The form of a packet encapsulated for the TEN11 interface will then be

	|-----------------|-----------------|----|
	|  queue thread   | 0=empty, 1=full |  0 |
	|-----------------|-----------------|----|
	| #bytes | opcode |     unused      |  0 |
	|-----------------|-----------------|----|
	|destination host |destination index|  0 |
	|-----------------|-----------------|----|
	|   source host   |   source index  |  0 |
	|-----------------|-----------------|----|
	|    packet #     |   ack packet #  |  0 |
	|-----------------|-----------------|----|
	| data 0 | data 1 | data 2  . . .   |  0 |
	|				    |  0 |
	|-----------------|-----------------|----|

for a total of 31 36-bit words, or 62 pdp11 words.

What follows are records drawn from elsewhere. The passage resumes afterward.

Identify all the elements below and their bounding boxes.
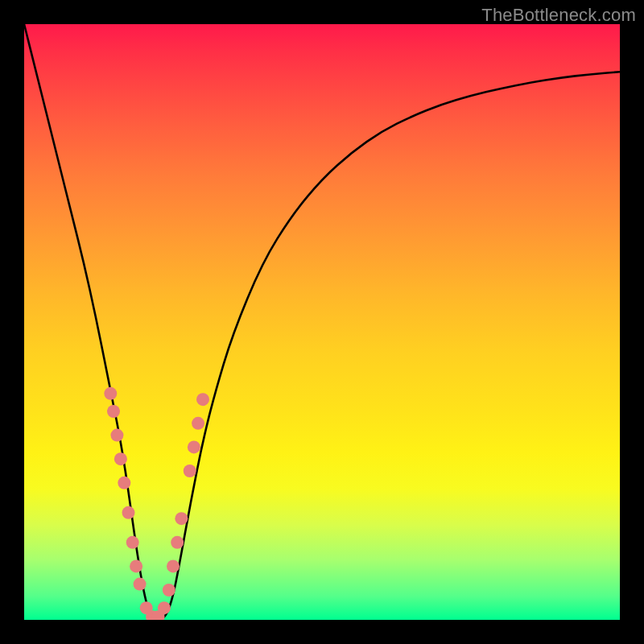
data-marker <box>107 405 120 418</box>
data-marker <box>158 601 171 614</box>
data-marker <box>192 417 204 430</box>
data-marker <box>175 512 188 525</box>
data-marker <box>130 559 142 572</box>
bottleneck-curve <box>24 24 620 620</box>
data-marker <box>122 506 135 519</box>
data-marker <box>126 536 139 549</box>
data-marker <box>134 578 147 591</box>
data-marker <box>110 429 123 442</box>
bottleneck-chart-svg <box>24 24 620 620</box>
data-marker <box>167 559 180 572</box>
watermark-text: TheBottleneck.com <box>481 5 636 26</box>
data-marker <box>188 440 200 453</box>
data-marker <box>118 477 130 489</box>
data-marker <box>184 464 196 477</box>
data-marker <box>104 387 117 400</box>
chart-plot-area <box>24 24 620 620</box>
data-marker <box>196 393 209 406</box>
data-marker <box>114 452 127 465</box>
data-marker <box>163 584 175 597</box>
data-markers <box>104 387 209 620</box>
data-marker <box>171 536 184 549</box>
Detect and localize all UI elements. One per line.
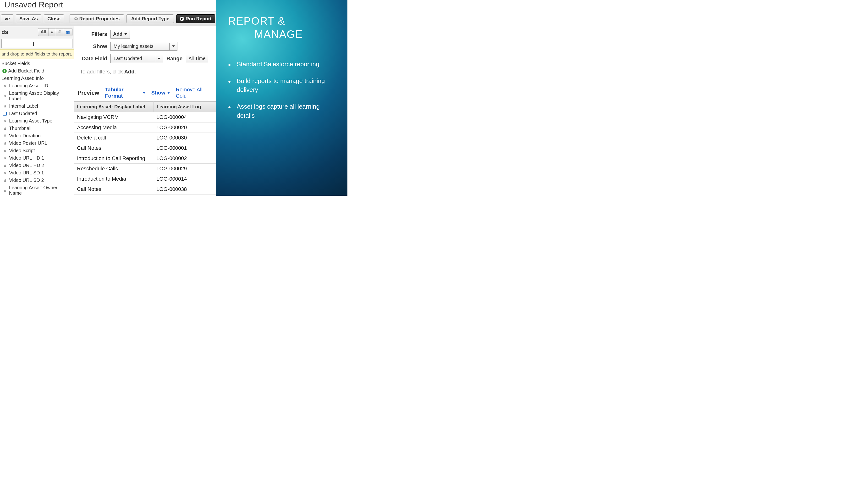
show-value: My learning assets — [111, 42, 156, 51]
fields-header-label: ds — [1, 29, 8, 35]
show-dropdown[interactable]: My learning assets — [111, 42, 178, 51]
play-icon — [180, 17, 184, 21]
add-bucket-field[interactable]: + Add Bucket Field — [0, 67, 73, 74]
save-button[interactable]: ve — [1, 14, 13, 23]
filters-label: Filters — [79, 31, 107, 37]
format-dropdown[interactable]: Tabular Format — [105, 87, 146, 99]
filter-hint: To add filters, click Add. — [79, 66, 212, 82]
toolbar: ve Save As Close ⚙ Report Properties Add… — [0, 11, 216, 26]
filter-number[interactable]: # — [56, 28, 63, 36]
filter-date[interactable]: ▦ — [63, 28, 72, 36]
table-row[interactable]: Navigating VCRMLOG-000004 — [74, 112, 216, 122]
save-as-button[interactable]: Save As — [16, 14, 41, 23]
field-item-label: Learning Asset: ID — [9, 83, 48, 89]
field-item-label: Internal Label — [9, 103, 38, 109]
date-field-label: Date Field — [79, 56, 107, 62]
field-item[interactable]: aLearning Asset: ID — [0, 82, 73, 89]
text-type-icon: a — [3, 103, 7, 109]
table-row[interactable]: Accessing MediaLOG-000020 — [74, 122, 216, 133]
add-report-type-button[interactable]: Add Report Type — [126, 14, 174, 23]
show-columns-dropdown[interactable]: Show — [151, 90, 170, 96]
range-value: All Time — [188, 56, 206, 61]
fields-header: ds All a # ▦ — [0, 26, 74, 37]
date-field-value: Last Updated — [111, 54, 145, 63]
slide-title-line1: REPORT & — [228, 15, 285, 27]
field-item-label: Video URL HD 1 — [9, 155, 44, 161]
field-list: Bucket Fields + Add Bucket Field Learnin… — [0, 59, 74, 196]
remove-all-columns-link[interactable]: Remove All Colu — [176, 87, 213, 99]
table-row[interactable]: Introduction to MediaLOG-000014 — [74, 174, 216, 184]
table-row[interactable]: Call NotesLOG-000038 — [74, 184, 216, 194]
show-label: Show — [79, 43, 107, 50]
cell-display-label: Delete a call — [74, 133, 154, 143]
close-button[interactable]: Close — [44, 14, 64, 23]
text-type-icon: a — [3, 170, 7, 175]
report-body: ds All a # ▦ I and drop to add fields to… — [0, 26, 216, 196]
cell-display-label: Introduction to Media — [74, 174, 154, 184]
bucket-fields-header: Bucket Fields — [0, 60, 73, 67]
field-item-label: Video URL SD 2 — [9, 178, 44, 183]
report-main: Filters Add Show My learning assets Date… — [74, 26, 216, 196]
table-row[interactable]: Reschedule CallsLOG-000029 — [74, 164, 216, 174]
add-filter-dropdown[interactable]: Add — [111, 30, 130, 38]
format-label: Tabular Format — [105, 87, 141, 99]
gear-icon: ⚙ — [74, 16, 78, 22]
cell-display-label: Navigating VCRM — [74, 112, 154, 122]
field-item[interactable]: aLearning Asset: Display Label — [0, 89, 73, 102]
chevron-down-icon — [167, 92, 170, 94]
text-type-icon: a — [3, 178, 7, 183]
slide-panel: REPORT & MANAGE Standard Salesforce repo… — [216, 0, 347, 196]
field-group-header: Learning Asset: Info — [0, 74, 73, 82]
text-type-icon: a — [3, 141, 7, 146]
range-label: Range — [166, 56, 182, 62]
slide-bullet: Standard Salesforce reporting — [228, 60, 336, 69]
field-item-label: Learning Asset: Display Label — [9, 90, 71, 101]
field-item[interactable]: aVideo URL HD 1 — [0, 154, 73, 162]
filter-text[interactable]: a — [49, 28, 56, 36]
field-item[interactable]: aLearning Asset: Owner Name — [0, 184, 73, 196]
field-search-input[interactable]: I — [1, 39, 72, 48]
date-field-dropdown[interactable]: Last Updated — [111, 54, 163, 63]
field-item[interactable]: aThumbnail — [0, 125, 73, 132]
filter-hint-prefix: To add filters, click — [80, 69, 124, 74]
cell-display-label: Accessing Media — [74, 122, 154, 133]
run-report-button[interactable]: Run Report — [176, 14, 215, 23]
field-item[interactable]: aVideo Script — [0, 147, 73, 154]
field-item[interactable]: aLearning Asset Type — [0, 117, 73, 125]
cell-log: LOG-000020 — [154, 122, 216, 133]
field-item[interactable]: Last Updated — [0, 110, 73, 117]
field-item-label: Thumbnail — [9, 126, 31, 131]
text-type-icon: a — [3, 83, 7, 88]
column-header-log[interactable]: Learning Asset Log — [154, 102, 216, 112]
cell-display-label: Introduction to Call Reporting — [74, 153, 154, 164]
cell-log: LOG-000029 — [154, 164, 216, 174]
filter-area: Filters Add Show My learning assets Date… — [74, 26, 216, 84]
filter-all[interactable]: All — [38, 28, 49, 36]
field-item[interactable]: aVideo URL SD 1 — [0, 169, 73, 177]
column-header-display-label[interactable]: Learning Asset: Display Label — [74, 102, 154, 112]
text-type-icon: a — [3, 155, 7, 160]
text-type-icon: a — [3, 94, 7, 98]
plus-icon: + — [2, 69, 7, 73]
field-item[interactable]: aInternal Label — [0, 102, 73, 110]
field-item[interactable]: #Video Duration — [0, 132, 73, 140]
preview-label: Preview — [78, 89, 99, 96]
field-item[interactable]: aVideo URL SD 2 — [0, 177, 73, 184]
drag-drop-hint: and drop to add fields to the report. — [0, 49, 74, 59]
slide-title: REPORT & MANAGE — [228, 14, 336, 41]
table-row[interactable]: Call NotesLOG-000001 — [74, 143, 216, 153]
table-row[interactable]: Delete a callLOG-000030 — [74, 133, 216, 143]
table-row[interactable]: Introduction to Call ReportingLOG-000002 — [74, 153, 216, 164]
slide-bullets: Standard Salesforce reportingBuild repor… — [228, 60, 336, 120]
text-cursor-icon: I — [33, 40, 34, 47]
text-type-icon: a — [3, 163, 7, 168]
filter-hint-bold: Add — [124, 69, 135, 74]
range-dropdown[interactable]: All Time — [186, 54, 208, 63]
report-properties-button[interactable]: ⚙ Report Properties — [70, 14, 124, 23]
field-item-label: Video Duration — [9, 133, 41, 139]
text-type-icon: a — [3, 126, 7, 131]
report-properties-label: Report Properties — [80, 16, 120, 22]
field-item[interactable]: aVideo URL HD 2 — [0, 162, 73, 169]
field-item[interactable]: aVideo Poster URL — [0, 140, 73, 147]
field-item-label: Video Script — [9, 148, 35, 153]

The queue thread is the pdp11 address of the next packet-buffer in
a queue, or zero if this is the last.  The empty/full indicator
says whether this buffer currently contains a packet, or not.

The following is an attempt to express the algorithms of the
pdp10 and pdp11 in concise form.  Hopefully they are self-
explanatory.

Several queues of buffers need to exist in the pdp11.  Only
two of these are known to the pdp10.

TO10QF - first buffer queued for transmission to the 10.

TO10QL - last buffer queued for transmission to the 10.
	 Exists so that buffers can be appended to the
	 list more quickly.

TO10AC - first buffer in list of buffers actively being
	 gobbled by the 10.  Set by 11, cleared by 10.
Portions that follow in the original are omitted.